Trattandosi poi di una manovra per decreto legge, immeditatamente esecutiva da confermarsi in legge nei 60 giorni successivi, non esiste nemmeno il principio di urgenza imposto per leggi di questo tipo.
ci si può trincerare dietro il principio che si vorrebbe far passare questa proposta per omogeneizzarla a quella del penale per cui un soggetto è colpevole solo se la sentenza è passata in giudicato.
Intanto perchè nel penale il condannato in primo grado può essere condannato alla reclusione sin da subito (anzi conta pure la detenzione dall'arresto alla fine del processo) e poi perché le condanne civili, come tutti i soloni nella giurisprudenza assoldati dal Premier sanno, producono effetti economici sin dall'origine (una volta accertati i danni) e si riverberano sia nei confronti di coloro che possono avere rapporti con i litiganti, sia nella filiera parentale, visto che i reati civili non si estinguono con la morte del condannato (ricordate la lite Imi Cir di Rovelli ?).
La vera ragione, emersa anche dal fatto che questo decreto è rimasto a battere il passo nelle stanze del potere (Palazzo Chigi) prima di giungere al Quirinale, è che il Premier Berlusconi sin dall'inizio considera suo dominio i fatti personali, con la sua maggioranza, con il suo partito e con le sue aziende per cui doveva trovare il modo per soddisfare con atti pubblici interessi privati.

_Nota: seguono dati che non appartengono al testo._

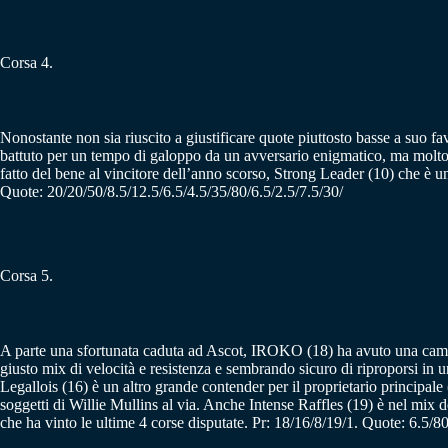
Corsa 4.
Nonostante non sia riuscito a giustificare quote piuttosto basse a suo
battuto per un tempo di galoppo da un avversario enigmatico, ma molto 
fatto del bene al vincitore dell’anno scorso, Strong Leader (10) che è un
Quote: 20/20/50/8.5/12.5/6.5/4.5/35/80/6.5/2.5/7.5/30/
Corsa 5.
A parte una sfortunata caduta ad Ascot, IROKO (18) ha avuto una campagn
giusto mix di velocità e resistenza e sembrando sicuro di riproporsi in
Legallois (16) è un altro grande contender per il proprietario principal
soggetti di Willie Mullins al via. Anche Intense Raffles (19) è nel mix 
che ha vinto le ultime 4 corse disputate. Pr: 18/16/8/19/1. Quote: 6.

La sfacciataggine, già vista tante volte nel passato, continua imperterrita perchè se ha bisogno, oggi, di questa modifica del C.P.C., bisogna farlo oggi, visto che fra giorni si avrà la sentenza del secondo grado di un processo - Lodo Mondadori - che lo vedrebbe probabilmente soccombere ancora una volta.
La sentenza è certa perché discende da una sentenza penale di corruzione passata in giudicato, dove corrotti e corruttori sono stati individuati, dove l'entità della corruzione è stata accertata; resta soltanto da appurare l'entità del danno cessante e del lucro emergente patito dalla contro parte del Premier - De Benedetti - visto che la sentenza penale, per effetto del lungo tempo trascorso, non poteva obbiettivamente riassegnare al legittimo acquirente il Gruppo Mondadori, ormai frammischiato per scelte industriali e successive acquisizioni con le altre imprese del Premier.
Berlusconi può strepitare quanto vuole, sostenere che la sentenza penale è una ingiustizia, ma tutti noi, quindi anche lui comune mortale, dobbiamo soggiacere alla Giustizia, ci piaccia o meno.
SE la metta da parte dunque: sapremo a giorni l'entità del danno che dovrà rifondere e su questo dovrà pensare ad un suo me culpa !
Certo non si tratta di noccioline, ma la truffa perpetrata non riguardava certo un piatto di lenticchie; comunque visto che la lite civile non è nata ieri, poteva, se oggi ha timore per la sua solidità finanziaria e patrimoniale, pensare a fare la formica, anzichè far la cicala, elargendo negli anni scorsi lauti dividendi a piene mani.
Infine, oltre al fatto che questa modifica, infilata di soppiatto all'ultimo tuffo, va contro il principio dell'eguaglianza di tutti di fronte alla legge (i litiganti sotto i 10 o 20 milioni di euro chi sono ? Figli della lupa ?) appare indecente ed inopportuna, visto che si inserisce come una appendice ad una manovra di lacrime e sangue, anche se non per tutti, che l'Italia e gli Italiani dovranno sostenere.
Confido comunque nel legittimo e superiore pensiero del Capo dello Stato !!